- [What is required]:
Leave out the pictures and repeat exactly the lines from the one containing "List each element" through the end of the records.

START Material to process

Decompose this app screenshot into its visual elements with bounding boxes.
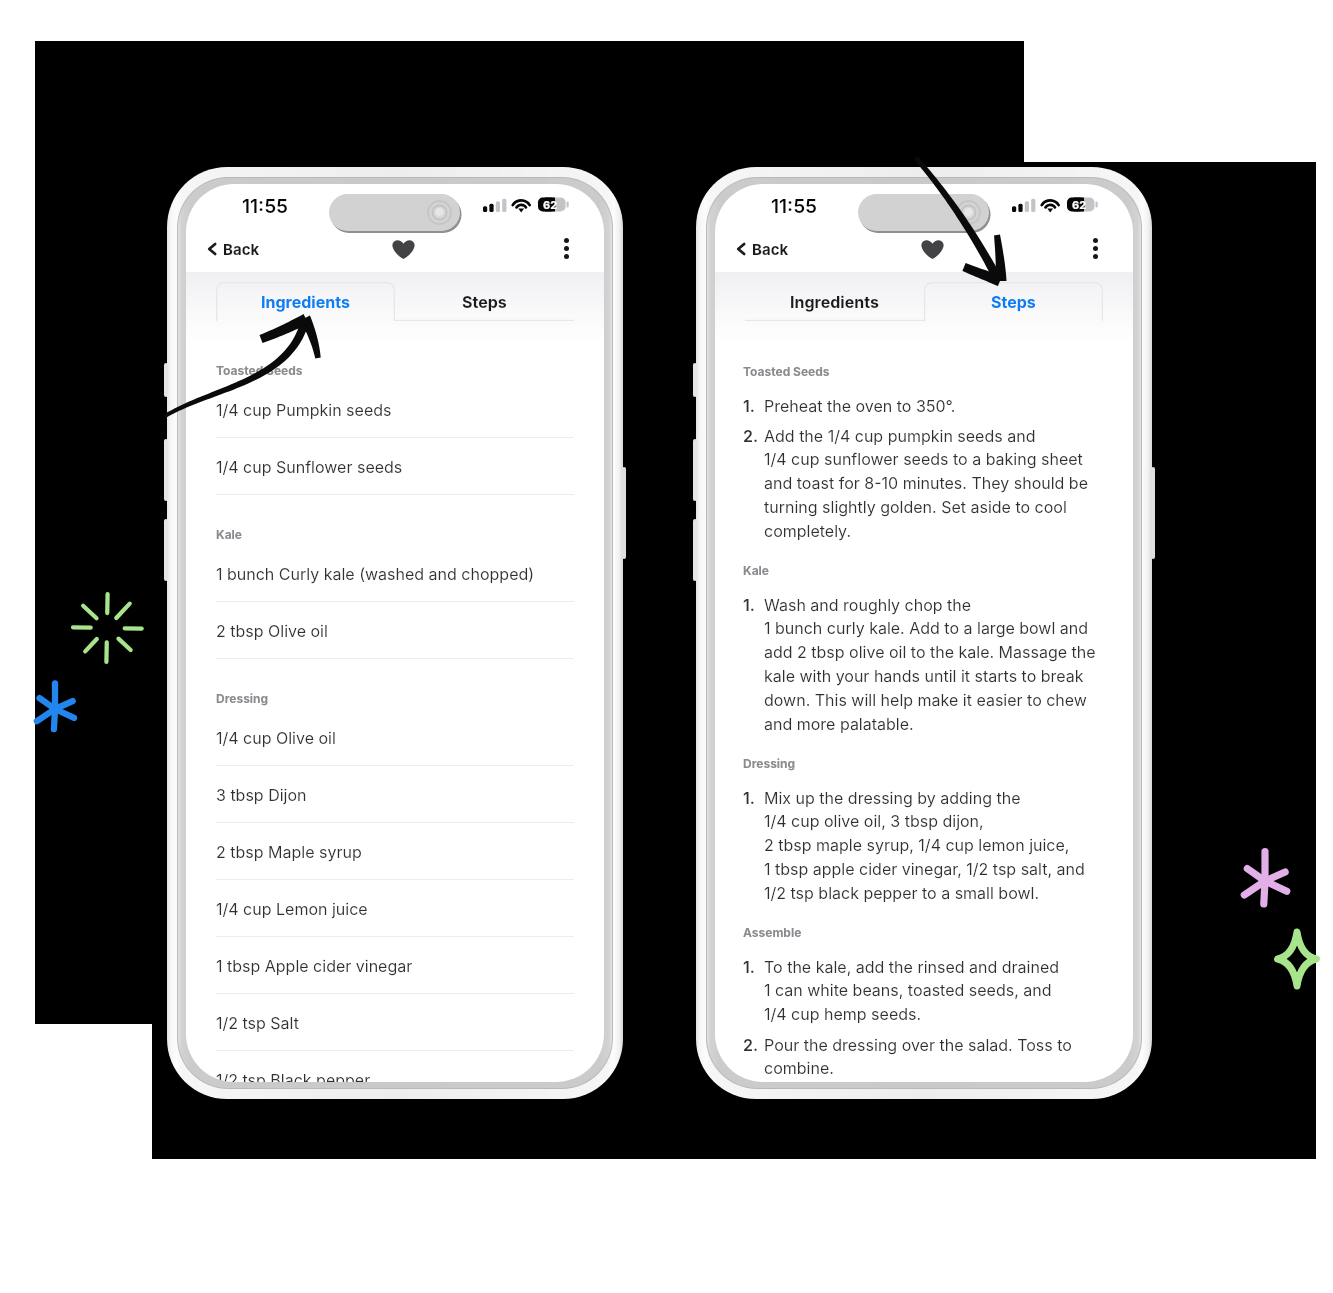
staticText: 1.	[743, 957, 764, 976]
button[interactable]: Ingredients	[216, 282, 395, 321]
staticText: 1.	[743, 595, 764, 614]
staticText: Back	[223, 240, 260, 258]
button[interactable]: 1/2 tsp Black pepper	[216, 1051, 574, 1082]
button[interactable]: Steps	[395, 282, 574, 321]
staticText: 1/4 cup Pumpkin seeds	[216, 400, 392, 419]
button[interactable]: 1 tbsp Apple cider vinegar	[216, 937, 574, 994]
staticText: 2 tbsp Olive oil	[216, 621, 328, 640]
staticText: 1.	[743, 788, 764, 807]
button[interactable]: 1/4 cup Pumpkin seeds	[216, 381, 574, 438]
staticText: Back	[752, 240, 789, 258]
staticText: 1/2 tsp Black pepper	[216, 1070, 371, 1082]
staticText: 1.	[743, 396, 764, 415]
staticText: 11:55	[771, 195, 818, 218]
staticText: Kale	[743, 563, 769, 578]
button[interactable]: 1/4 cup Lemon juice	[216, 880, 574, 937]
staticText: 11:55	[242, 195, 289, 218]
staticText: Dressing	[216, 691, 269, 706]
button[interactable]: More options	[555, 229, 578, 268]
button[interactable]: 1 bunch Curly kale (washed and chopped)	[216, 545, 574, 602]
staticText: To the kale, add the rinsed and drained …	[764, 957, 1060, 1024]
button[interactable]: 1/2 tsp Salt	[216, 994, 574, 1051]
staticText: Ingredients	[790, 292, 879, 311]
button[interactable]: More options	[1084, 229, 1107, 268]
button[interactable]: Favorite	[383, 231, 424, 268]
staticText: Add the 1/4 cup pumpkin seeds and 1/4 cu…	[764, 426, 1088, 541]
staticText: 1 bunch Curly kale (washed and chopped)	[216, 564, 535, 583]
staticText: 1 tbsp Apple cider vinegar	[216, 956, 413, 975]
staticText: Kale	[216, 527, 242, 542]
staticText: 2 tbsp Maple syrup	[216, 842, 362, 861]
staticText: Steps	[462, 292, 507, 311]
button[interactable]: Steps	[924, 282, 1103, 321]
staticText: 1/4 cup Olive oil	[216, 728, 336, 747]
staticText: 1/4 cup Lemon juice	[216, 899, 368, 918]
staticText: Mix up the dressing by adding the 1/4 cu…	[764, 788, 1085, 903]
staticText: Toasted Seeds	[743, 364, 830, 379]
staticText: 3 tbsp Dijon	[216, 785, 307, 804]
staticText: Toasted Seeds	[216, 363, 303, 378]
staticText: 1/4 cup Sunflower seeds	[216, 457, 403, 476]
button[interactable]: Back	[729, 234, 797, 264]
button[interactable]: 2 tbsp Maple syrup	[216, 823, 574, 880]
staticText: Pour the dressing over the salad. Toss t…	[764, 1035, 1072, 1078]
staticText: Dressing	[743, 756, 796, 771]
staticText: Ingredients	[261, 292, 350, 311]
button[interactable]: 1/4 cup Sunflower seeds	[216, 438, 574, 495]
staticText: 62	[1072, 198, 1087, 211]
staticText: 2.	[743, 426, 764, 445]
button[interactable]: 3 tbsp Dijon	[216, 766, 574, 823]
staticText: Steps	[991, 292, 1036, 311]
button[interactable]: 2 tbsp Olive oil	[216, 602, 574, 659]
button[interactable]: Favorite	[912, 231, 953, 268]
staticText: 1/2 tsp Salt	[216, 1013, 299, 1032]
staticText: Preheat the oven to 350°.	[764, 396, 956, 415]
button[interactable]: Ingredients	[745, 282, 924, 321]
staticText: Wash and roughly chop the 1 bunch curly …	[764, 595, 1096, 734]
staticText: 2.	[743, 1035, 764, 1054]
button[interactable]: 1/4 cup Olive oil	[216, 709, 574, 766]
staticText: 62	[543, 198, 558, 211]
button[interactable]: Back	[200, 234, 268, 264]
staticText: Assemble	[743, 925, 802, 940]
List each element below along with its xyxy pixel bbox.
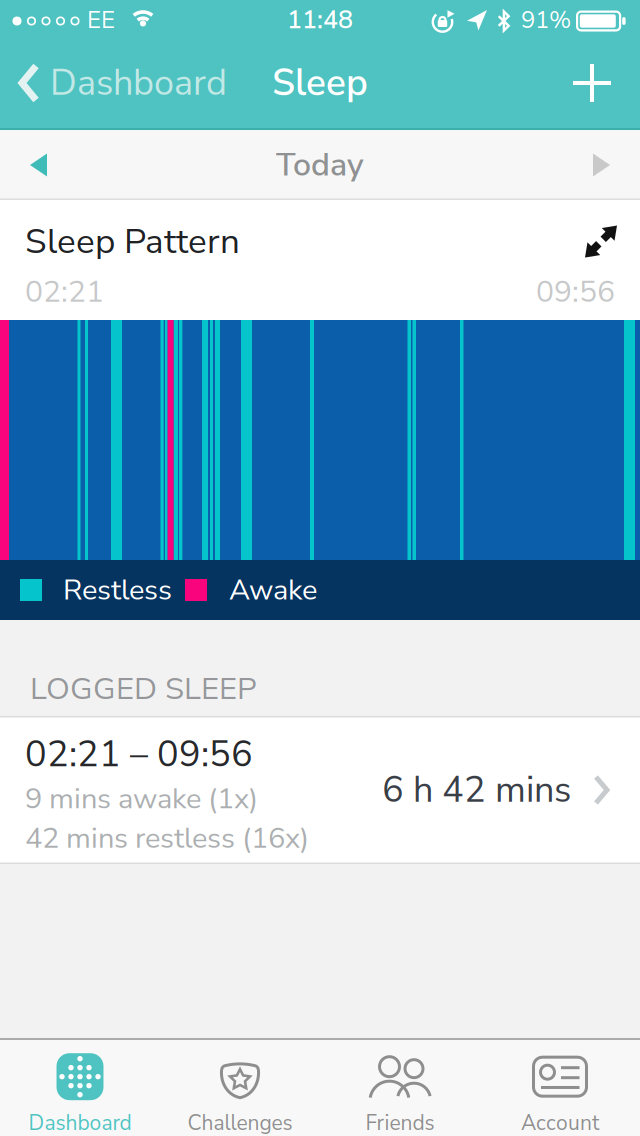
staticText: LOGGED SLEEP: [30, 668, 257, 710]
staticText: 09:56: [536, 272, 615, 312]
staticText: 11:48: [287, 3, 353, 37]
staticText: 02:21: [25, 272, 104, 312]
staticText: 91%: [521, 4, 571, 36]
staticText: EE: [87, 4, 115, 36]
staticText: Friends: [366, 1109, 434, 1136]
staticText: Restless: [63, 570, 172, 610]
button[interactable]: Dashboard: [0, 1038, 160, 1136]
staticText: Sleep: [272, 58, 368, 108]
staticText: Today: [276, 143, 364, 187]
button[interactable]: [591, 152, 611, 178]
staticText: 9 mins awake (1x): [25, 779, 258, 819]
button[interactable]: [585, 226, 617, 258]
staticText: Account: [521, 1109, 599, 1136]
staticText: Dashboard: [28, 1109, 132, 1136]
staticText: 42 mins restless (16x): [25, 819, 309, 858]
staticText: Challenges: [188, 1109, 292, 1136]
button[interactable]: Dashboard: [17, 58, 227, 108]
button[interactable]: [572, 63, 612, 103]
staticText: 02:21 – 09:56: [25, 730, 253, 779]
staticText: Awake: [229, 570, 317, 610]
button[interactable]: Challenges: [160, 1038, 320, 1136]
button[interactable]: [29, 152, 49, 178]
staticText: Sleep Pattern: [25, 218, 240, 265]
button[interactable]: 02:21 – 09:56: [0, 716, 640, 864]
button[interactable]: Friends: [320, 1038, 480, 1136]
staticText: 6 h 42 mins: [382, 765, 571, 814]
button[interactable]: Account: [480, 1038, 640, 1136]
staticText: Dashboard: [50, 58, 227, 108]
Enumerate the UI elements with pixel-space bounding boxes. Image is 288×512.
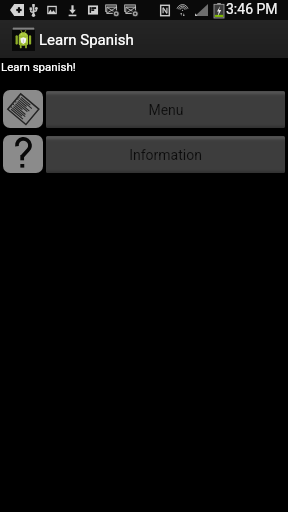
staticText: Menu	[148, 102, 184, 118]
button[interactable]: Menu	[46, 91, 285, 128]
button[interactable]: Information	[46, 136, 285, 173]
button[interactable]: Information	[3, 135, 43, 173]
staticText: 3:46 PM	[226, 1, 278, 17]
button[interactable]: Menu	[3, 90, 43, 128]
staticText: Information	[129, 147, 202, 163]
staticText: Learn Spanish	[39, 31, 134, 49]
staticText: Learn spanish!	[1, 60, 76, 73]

END Material to process

- [Solution for this task]:
List each element below along with its xyxy pixel bbox.
staticText: LOGGED SLEEP: [30, 668, 257, 710]
staticText: 09:56: [536, 272, 615, 312]
staticText: 11:48: [287, 3, 353, 37]
staticText: 02:21: [25, 272, 104, 312]
staticText: 91%: [521, 4, 571, 36]
staticText: EE: [87, 4, 115, 36]
staticText: Friends: [366, 1109, 434, 1136]
staticText: Restless: [63, 570, 172, 610]
button[interactable]: Dashboard: [0, 1038, 160, 1136]
staticText: Sleep: [272, 58, 368, 108]
staticText: Today: [276, 143, 364, 187]
button[interactable]: [591, 152, 611, 178]
staticText: 9 mins awake (1x): [25, 779, 258, 819]
button[interactable]: [585, 226, 617, 258]
staticText: Account: [521, 1109, 599, 1136]
staticText: Dashboard: [28, 1109, 132, 1136]
staticText: 42 mins restless (16x): [25, 819, 309, 858]
staticText: Challenges: [188, 1109, 292, 1136]
button[interactable]: Dashboard: [17, 58, 227, 108]
button[interactable]: [572, 63, 612, 103]
staticText: 02:21 – 09:56: [25, 730, 253, 779]
staticText: Awake: [229, 570, 317, 610]
button[interactable]: Challenges: [160, 1038, 320, 1136]
button[interactable]: [29, 152, 49, 178]
staticText: Sleep Pattern: [25, 218, 240, 265]
button[interactable]: 02:21 – 09:56: [0, 716, 640, 864]
button[interactable]: Friends: [320, 1038, 480, 1136]
staticText: 6 h 42 mins: [382, 765, 571, 814]
button[interactable]: Account: [480, 1038, 640, 1136]
staticText: Dashboard: [50, 58, 227, 108]
Enumerate the UI elements with pixel-space bounding boxes. Image is 288×512.
staticText: Menu	[148, 102, 184, 118]
button[interactable]: Menu	[46, 91, 285, 128]
button[interactable]: Information	[46, 136, 285, 173]
button[interactable]: Information	[3, 135, 43, 173]
staticText: 3:46 PM	[226, 1, 278, 17]
button[interactable]: Menu	[3, 90, 43, 128]
staticText: Information	[129, 147, 202, 163]
staticText: Learn Spanish	[39, 31, 134, 49]
staticText: Learn spanish!	[1, 60, 76, 73]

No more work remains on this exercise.